Figure 5. RAD51 has a localization defect in HU-treated SM-BLM cells.

(A) Immunofluorescence images of BLM+ and SM-BLM cells treated with 0.5 mM HU for 24 h or not treated (NT) and stained for γ-H2AX and RAD51. Bars indicate 10 µm. (B) Graphical representation of mean numbers of RAD51 and BLM foci in HU-treated and untreated BLM+ and SM-BLM cells. *p = 0.09, NT SM-BLM versus NT BLM+; **p = 0.02, HU-treated SM-BLM versus HU-treated BLM+. #p = 0.01, NT SM-BLM versus NT BLM+; ##p = 0.01, HU-treated SM-BLM versus HU-treated BLM+. (C) Graphical representation of mean numbers of colocalized RAD51-γ-H2AX and colocalized BLM-γ-H2AX foci in HU-treated and untreated BLM+ and SM-BLM cells. *p<10⁻³, NT SM-BLM versus NT BLM+; **p<10⁻³, HU-treated SM-BLM versus HU-treated BLM+; #p<10⁻³, NT SM-BLM versus NT BLM+; ##p = 0.02, HU-treated SM-BLM versus HU-treated BLM+. Bars in (B) and (C) represent the average foci in three independent experiments of three BLM+ and three SM-BLM clones. Error bars represent the standard deviations of the combined data. (D) Graphical representation of means numbers of RAD51 foci in untreated cells or cells treated with 10 mM HU for 1 h. RAD51 foci were counted in cells that stained positively with PCNA antibodies. Bars represent the average foci in two independent experiments of two BLM+ and two SM-BLM clones. Error bars represent the standard deviations of the combined data.
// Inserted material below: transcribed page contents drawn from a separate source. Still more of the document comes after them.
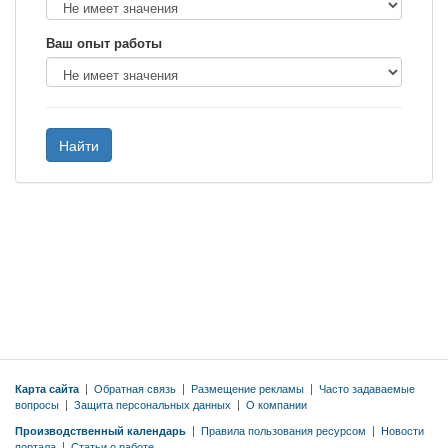
Ваш опыт работы
Найти
Карта сайта
|
Обратная связь
|
Размещение рекламы
|
Часто задаваемые
вопросы
|
Защита персональных данных
|
О компании
Производственный календарь
|
Правила пользования ресурсом
|
Новости
портала
|
Статьи о работе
Figure 6. RAD51 contains a SUMO binding site.

(A) Biotinylated SUMO-1 and SUMO-2 were bound to streptavidin beads and incubated with purified recombinant, human RAD51; the complexes were pulled down and analyzed by Western blot with anti-RAD51. As a control, unbiotinylated SUMO-1 and SUMO-2 were incubated with beads and incubated with RAD51. (B) A purified, recombinant N-terminal fragment of BLM, consisting of amino acids 1–431, was modified with SUMO-2 in vitro. Equal amounts of SUMOylated or unSUMOylated BLM were incubated with RAD51 bound to streptavidin beads, and complexes were pulled down and analyzed by Western blot with anti-BLM. As a control, SUMOylated or unSUMOylated BLM was incubated with unconjugated streptavidin beads. (C) Ratios of SUMO-2–modified BLM to unmodified BLM in input fraction and fractions bound to control beads and beads containing RAD51. Experiment was performed three times. *p = 0.03, RAD51-coated beads versus control beads.

Figure 7. BLM SUMOylation regulates BLM and RAD51 function in HR-mediated repair of damaged forks.
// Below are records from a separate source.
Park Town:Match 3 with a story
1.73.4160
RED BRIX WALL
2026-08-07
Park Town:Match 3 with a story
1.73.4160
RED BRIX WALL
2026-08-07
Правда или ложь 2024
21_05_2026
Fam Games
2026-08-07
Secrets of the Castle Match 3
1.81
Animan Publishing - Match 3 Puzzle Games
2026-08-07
The model depicts a replication fork that has either stalled or broken. At stalled forks, unSUMOylated BLM inhibits access of RAD51 to the stalled fork. If the fork progresses to a DSB, BLM SUMOylation promotes the recruitment and/or retention of RAD51 to the broken end through noncovalent interactions between SUMOylated BLM and the SUMO binding site on RAD51. S, SUMO.